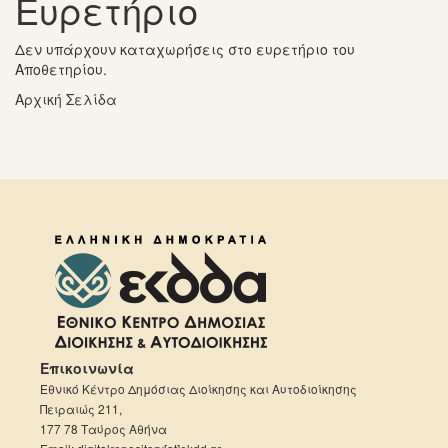
Ευρετήριο
Δεν υπάρχουν καταχωρήσεις στο ευρετήριο του
Αποθετηρίου.
Αρχική Σελίδα
Επικοινωνία
Εθνικό Κέντρο Δημόσιας Διοίκησης και Αυτοδιοίκησης
Πειραιώς 211,
177 78 Ταύρος Αθήνα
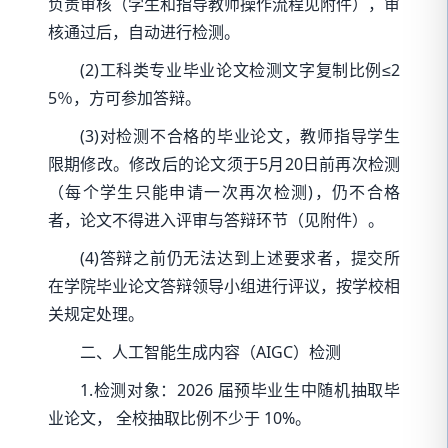
负责审核（学生和指导教师操作流程见附件），审
核通过后，自动进行检测。
(2)工科类专业毕业论文检测文字复制比例≤2
5％，方可参加答辩。
(3)对检测不合格的毕业论文，教师指导学生
限期修改。修改后的论文须于5月20日前再次检测
（每个学生只能申请一次再次检测)，仍不合格
者，论文不得进入评审与答辩环节（见附件）。
(4)答辩之前仍无法达到上述要求者，提交所
在学院毕业论文答辩领导小组进行评议，按学校相
关规定处理。
二、人工智能生成内容（AIGC）检测
1.检测对象：2026 届预毕业生中随机抽取毕
业论文， 全校抽取比例不少于 10%。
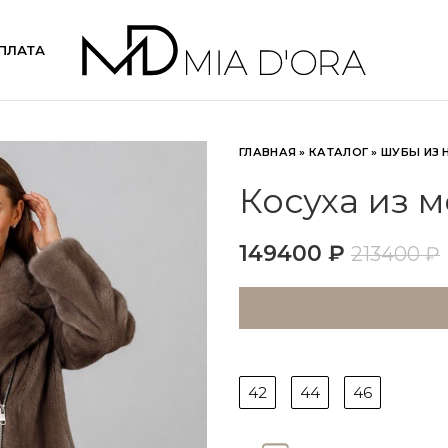
ПЛАТА
ГЛАВНАЯ
»
КАТАЛОГ
»
ШУБЫ ИЗ 
Косуха из м
149400
₽
213400
₽
42
44
46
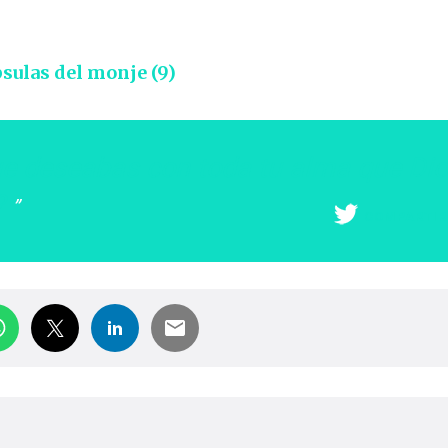
sulas del monje (9)
e deseabas con toda tu alma que Di
?
COMPARTIR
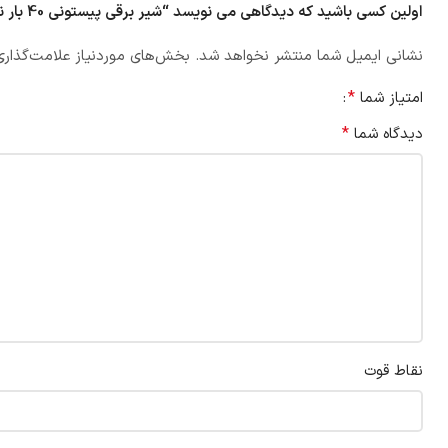
اولین کسی باشید که دیدگاهی می نویسد “شیر برقی پیستونی 40 بار نرمال کلوز 1/2 اینچ دوراویس”
نشانی ایمیل شما منتشر نخواهد شد.
بخش‌های موردنیاز علامت‌گذاری
*
امتیاز شما
*
دیدگاه شما
نقاط قوت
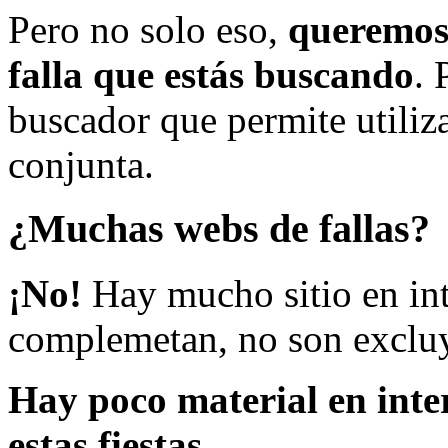
Pero no solo eso,
queremos 
falla que estás buscando
. 
buscador que permite utiliza
conjunta.
¿Muchas webs de fallas?
¡No!
Hay mucho sitio en inte
complemetan, no son excluy
Hay poco material en inte
estas fiestas.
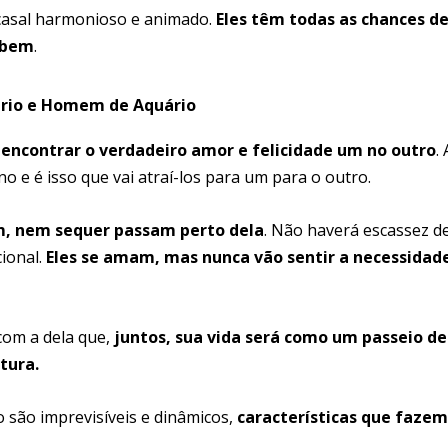
casal harmonioso e animado.
Eles têm todas as chances de
 bem
.
ário e Homem de Aquário
encontrar o verdadeiro amor e felicidade um no outro
. 
o e é isso que vai atraí-los para um para o outro.
em, nem sequer passam perto dela
. Não haverá escassez d
ional.
Eles se amam, mas nunca vão sentir a necessidad
com a dela que,
juntos, sua vida será como um passeio de
tura.
 são imprevisíveis e dinâmicos,
características que fazem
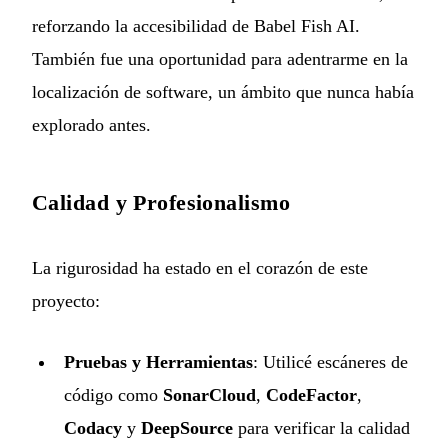
reforzando la accesibilidad de Babel Fish AI.
También fue una oportunidad para adentrarme en la
localización de software, un ámbito que nunca había
explorado antes.
Calidad y Profesionalismo
La rigurosidad ha estado en el corazón de este
proyecto:
Pruebas y Herramientas
: Utilicé escáneres de
código como
SonarCloud
,
CodeFactor
,
Codacy
y
DeepSource
para verificar la calidad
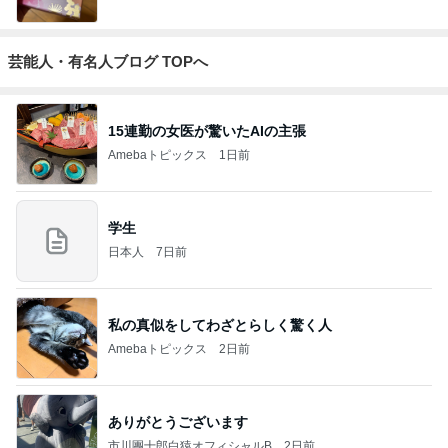
芸能人・有名人ブログ TOPへ
15連勤の女医が驚いたAIの主張
Amebaトピックス
1日前
学生
日本人
7日前
私の真似をしてわざとらしく驚く人
Amebaトピックス
2日前
ありがとうございます
市川團十郎白猿オフィシャルB
2日前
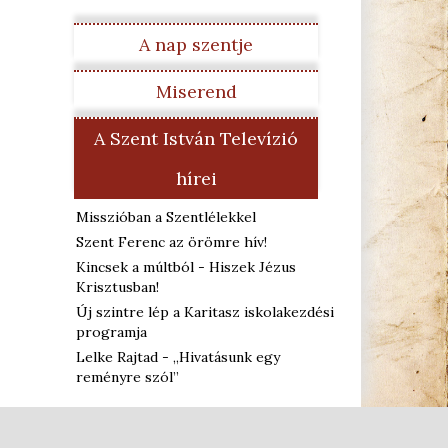
A nap szentje
Miserend
A Szent István Televízió
hírei
Misszióban a Szentlélekkel
Szent Ferenc az örömre hív!
Kincsek a múltból - Hiszek Jézus
Krisztusban!
Új szintre lép a Karitasz iskolakezdési
programja
Lelke Rajtad - „Hivatásunk egy
reményre szól”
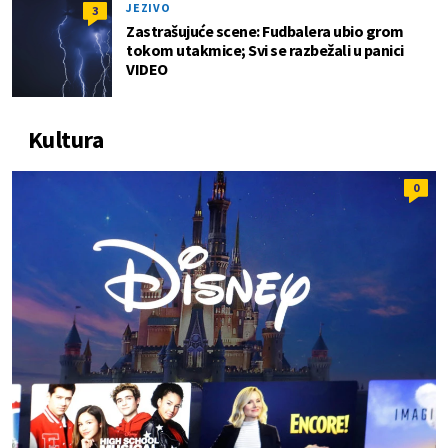
JEZIVO
3
Zastrašujuće scene: Fudbalera ubio grom
tokom utakmice; Svi se razbežali u panici
VIDEO
Kultura
0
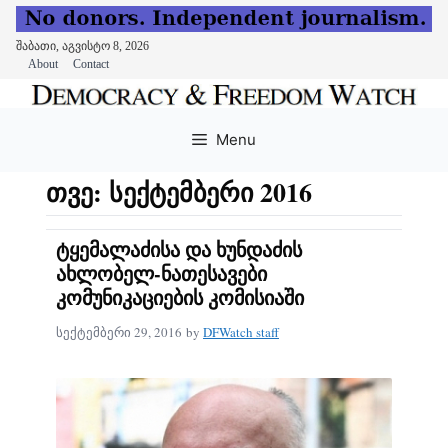
შაბათი, აგვისტო 8, 2026
About
Contact
Skip
to
Menu
content
თვე:
სექტემბერი 2016
ტყემალაძისა და ხუნდაძის
ახლობელ-ნათესავები
კომუნიკაციების კომისიაში
სექტემბერი 29, 2016
by
DFWatch staff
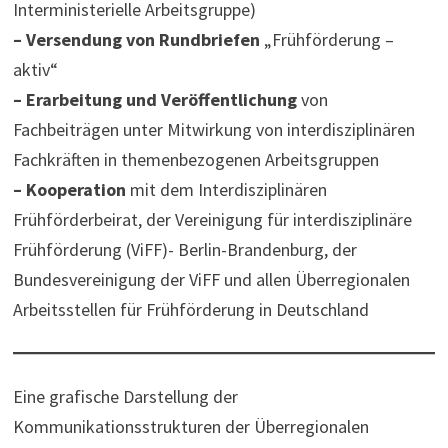
Interministerielle Arbeitsgruppe)
– Versendung von Rundbriefen
„Frühförderung –
aktiv“
– Erarbeitung und Veröffentlichung
von
Fachbeiträgen unter Mitwirkung von interdisziplinären
Fachkräften in themenbezogenen Arbeitsgruppen
– Kooperation
mit dem Interdisziplinären
Frühförderbeirat, der Vereinigung für interdisziplinäre
Frühförderung (ViFF)- Berlin-Brandenburg, der
Bundesvereinigung der ViFF und allen Überregionalen
Arbeitsstellen für Frühförderung in Deutschland
Eine grafische Darstellung der
Kommunikationsstrukturen der Überregionalen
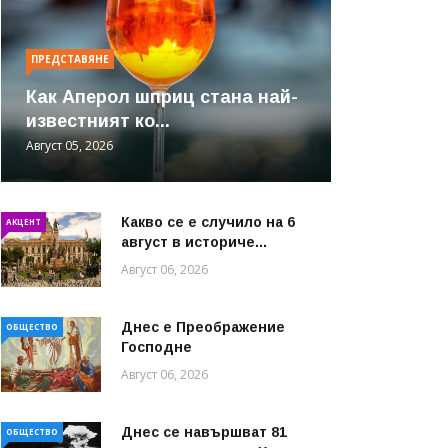
ПРЕДСТАВЯНЕ
Как Аперол шприц стана най-
известният ко...
Август 05, 2026
Какво се е случило на 6
АКЦЕНТ
август в историче...
Август 06, 2026
Днес е Преображение
ОБЩЕСТВО
Господне
Август 06, 2026
Днес се навършват 81
ОБЩЕСТВО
********
• **WORK TO COMPLETE**
Select and copy every line of the material that holds the string "Frühförderung".

• **REPLY TO THE EXERCISE**
„Frühförderung –
Frühförderung (ViFF)- Berlin-Brandenburg, der
Arbeitsstellen für Frühförderung in Deutschland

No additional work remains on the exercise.